HORuS team, from IAC, as well as GRANTECAN personnel are working hard together to get this part of HORuS ready to start the commissioning the next night.


February 2015
Subject: Kick-off for the HORuS instrument
On February 12 the kick-off meeting for the HORuS instrument was held, marking the start of the design and construction of a new visitor instrument for the GTC.
HORuS was not built from scratch. Most of the components of the instrument have been at the Roque de los Muchachos Observatory, in La Palma, for 30 years, formerly integrated as the Utrecht Echelle Spectrograph (UES). UES operated on the 4.2 m William Herschel Telescope between 1991 and 2002 and, after decommissioning, the Isaac Newton Group donated the instrument to the Instituto de Astrofísica de Canarias, where it was upgraded with a new CCD and a fresh set of cross-dispersion prisms. The addition of a folding mirror reduced the original footprint substantially, allowing it to fit in the Nasmyth-B platform of the GTC, shared with OSIRIS. An optical fibre link with microlenses on both ends couples HORuS to the GTC.
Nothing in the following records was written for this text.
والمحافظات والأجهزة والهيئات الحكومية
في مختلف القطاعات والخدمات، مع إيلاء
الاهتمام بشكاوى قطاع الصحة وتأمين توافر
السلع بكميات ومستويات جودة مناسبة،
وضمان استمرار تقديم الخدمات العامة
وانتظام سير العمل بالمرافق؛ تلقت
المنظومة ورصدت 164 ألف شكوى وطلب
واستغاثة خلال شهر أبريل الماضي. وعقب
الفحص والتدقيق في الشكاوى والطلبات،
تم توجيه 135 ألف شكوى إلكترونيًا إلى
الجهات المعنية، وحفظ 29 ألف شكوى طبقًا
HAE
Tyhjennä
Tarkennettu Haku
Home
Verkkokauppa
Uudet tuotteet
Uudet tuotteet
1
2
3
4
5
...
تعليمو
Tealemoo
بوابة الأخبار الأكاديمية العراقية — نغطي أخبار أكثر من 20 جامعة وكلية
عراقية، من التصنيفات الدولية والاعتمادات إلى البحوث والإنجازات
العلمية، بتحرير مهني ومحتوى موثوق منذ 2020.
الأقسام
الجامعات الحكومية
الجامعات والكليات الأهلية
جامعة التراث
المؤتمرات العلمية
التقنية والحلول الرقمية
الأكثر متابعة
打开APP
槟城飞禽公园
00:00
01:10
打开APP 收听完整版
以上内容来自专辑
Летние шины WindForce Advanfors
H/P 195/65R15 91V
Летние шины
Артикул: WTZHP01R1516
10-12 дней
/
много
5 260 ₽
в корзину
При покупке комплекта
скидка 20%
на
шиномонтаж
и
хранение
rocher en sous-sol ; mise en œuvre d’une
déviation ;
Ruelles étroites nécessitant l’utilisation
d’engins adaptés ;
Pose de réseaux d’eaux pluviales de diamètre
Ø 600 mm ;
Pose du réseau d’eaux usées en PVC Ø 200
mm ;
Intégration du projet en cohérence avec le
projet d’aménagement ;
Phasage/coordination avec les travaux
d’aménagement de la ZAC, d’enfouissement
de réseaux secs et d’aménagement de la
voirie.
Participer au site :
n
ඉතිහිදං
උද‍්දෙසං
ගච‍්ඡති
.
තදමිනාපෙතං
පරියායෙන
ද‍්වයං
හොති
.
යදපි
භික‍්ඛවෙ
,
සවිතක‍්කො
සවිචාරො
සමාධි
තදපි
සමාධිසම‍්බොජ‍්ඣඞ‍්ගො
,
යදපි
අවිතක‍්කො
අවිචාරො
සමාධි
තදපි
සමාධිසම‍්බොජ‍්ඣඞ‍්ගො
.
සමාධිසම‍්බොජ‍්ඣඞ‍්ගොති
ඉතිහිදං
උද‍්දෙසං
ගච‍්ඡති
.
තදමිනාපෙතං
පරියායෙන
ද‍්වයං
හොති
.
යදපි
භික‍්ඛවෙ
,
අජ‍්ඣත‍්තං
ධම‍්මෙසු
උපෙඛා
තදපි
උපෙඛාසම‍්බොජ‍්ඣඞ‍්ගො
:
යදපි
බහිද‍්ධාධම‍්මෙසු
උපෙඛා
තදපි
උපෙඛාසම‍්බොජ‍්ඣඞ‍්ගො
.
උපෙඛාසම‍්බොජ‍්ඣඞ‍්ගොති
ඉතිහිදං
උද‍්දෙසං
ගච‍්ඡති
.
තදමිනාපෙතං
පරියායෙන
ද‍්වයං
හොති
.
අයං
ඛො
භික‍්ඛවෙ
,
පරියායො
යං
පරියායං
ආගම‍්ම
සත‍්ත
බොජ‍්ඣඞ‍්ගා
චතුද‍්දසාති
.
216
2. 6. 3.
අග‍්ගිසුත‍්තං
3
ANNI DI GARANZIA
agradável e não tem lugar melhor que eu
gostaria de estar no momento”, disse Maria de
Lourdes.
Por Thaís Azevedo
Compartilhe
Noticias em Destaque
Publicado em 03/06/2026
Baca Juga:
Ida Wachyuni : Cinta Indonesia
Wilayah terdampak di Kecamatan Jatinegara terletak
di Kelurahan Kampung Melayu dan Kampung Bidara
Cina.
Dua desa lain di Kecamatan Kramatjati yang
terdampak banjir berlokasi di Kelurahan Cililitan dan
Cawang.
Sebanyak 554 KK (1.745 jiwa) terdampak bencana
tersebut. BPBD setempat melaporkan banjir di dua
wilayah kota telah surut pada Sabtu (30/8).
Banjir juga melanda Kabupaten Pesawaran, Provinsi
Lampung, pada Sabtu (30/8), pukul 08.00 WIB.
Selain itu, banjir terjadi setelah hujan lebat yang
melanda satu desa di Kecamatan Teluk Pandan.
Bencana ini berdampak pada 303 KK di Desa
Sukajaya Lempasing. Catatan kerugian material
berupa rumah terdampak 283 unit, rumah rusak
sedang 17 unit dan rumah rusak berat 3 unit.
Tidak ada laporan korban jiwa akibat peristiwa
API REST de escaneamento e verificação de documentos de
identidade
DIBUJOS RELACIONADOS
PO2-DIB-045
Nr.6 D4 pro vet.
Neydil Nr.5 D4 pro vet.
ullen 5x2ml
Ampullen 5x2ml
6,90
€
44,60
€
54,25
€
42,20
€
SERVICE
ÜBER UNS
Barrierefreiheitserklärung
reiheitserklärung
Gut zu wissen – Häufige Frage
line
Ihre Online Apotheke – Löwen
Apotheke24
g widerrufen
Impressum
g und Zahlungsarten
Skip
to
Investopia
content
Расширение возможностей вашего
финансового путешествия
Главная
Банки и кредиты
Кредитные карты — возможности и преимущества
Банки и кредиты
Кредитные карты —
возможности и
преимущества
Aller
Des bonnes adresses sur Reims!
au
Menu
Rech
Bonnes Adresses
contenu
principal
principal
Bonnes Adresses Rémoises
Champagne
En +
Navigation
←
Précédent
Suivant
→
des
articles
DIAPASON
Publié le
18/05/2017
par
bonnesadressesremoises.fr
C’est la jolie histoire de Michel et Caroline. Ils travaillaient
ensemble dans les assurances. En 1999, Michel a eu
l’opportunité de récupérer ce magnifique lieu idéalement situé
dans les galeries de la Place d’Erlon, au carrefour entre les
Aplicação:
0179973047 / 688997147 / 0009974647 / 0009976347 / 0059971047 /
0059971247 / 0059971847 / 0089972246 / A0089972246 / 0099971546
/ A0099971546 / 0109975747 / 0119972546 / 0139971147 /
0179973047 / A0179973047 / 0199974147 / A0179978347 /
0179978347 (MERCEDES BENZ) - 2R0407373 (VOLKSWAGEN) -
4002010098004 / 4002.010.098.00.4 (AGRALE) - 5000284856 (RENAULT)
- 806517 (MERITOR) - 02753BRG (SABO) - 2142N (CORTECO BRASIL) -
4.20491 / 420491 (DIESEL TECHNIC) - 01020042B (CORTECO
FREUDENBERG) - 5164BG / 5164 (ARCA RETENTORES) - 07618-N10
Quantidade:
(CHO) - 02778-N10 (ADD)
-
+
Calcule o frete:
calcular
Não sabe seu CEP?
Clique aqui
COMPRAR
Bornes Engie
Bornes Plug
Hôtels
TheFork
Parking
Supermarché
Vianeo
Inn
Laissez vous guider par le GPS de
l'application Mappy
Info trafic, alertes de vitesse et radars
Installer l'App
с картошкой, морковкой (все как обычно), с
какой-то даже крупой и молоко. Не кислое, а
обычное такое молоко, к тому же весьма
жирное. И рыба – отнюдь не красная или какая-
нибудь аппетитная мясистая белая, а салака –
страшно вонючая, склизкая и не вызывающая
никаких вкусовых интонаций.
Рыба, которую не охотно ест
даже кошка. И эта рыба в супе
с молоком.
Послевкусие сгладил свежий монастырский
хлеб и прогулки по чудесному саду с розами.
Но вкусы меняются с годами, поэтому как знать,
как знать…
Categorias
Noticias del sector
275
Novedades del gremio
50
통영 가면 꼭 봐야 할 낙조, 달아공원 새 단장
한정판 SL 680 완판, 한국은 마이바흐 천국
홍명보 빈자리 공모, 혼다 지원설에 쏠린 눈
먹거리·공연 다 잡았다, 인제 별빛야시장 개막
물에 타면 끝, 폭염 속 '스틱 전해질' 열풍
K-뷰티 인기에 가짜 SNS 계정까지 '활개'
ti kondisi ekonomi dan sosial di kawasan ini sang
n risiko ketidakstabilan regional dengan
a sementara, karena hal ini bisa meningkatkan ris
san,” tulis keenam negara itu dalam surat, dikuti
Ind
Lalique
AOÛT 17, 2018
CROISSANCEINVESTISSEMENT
The HORuS fibre link consists of an arrangement of 3 × 3 circular fibres giving a field-of-view of 2.1'' × 2.1''. The right-hand panel of Fig. 1 corresponds to an observation of the sky at twilight, showing how the solar spectrum is repeated in the nine fibres for each spectral order. The fibre array has too few fibres for meaningful spatially resolved observations, but it gives the instrument the ability to remain effective under mediocre seeing conditions. This is being exploited by multiple ‘filler’ programs on the queue-scheduled GTC that take advantage of observing conditions that cannot be used by other instruments.
Recycling most of the optical components brought about significant savings — the cost of building HORuS was about ten times lower than the price tag for similar instruments. It also reduced the human effort and construction time. The instrument was modified to become simpler, eliminating moving parts and adopting a commercial closed-circuit gas cooling system for the detector, making it essentially maintenance-free. The software packages for data acquisition and data reduction were created in-house, with simplicity as the main driver. The observing graphical interface has a calibration tab that allows the performance of full calibration (flat, bias, and wavelength calibration exposures) or wavelength-calibration-only sequences at the push of a button, illuminating the science fibres with calibration lamps.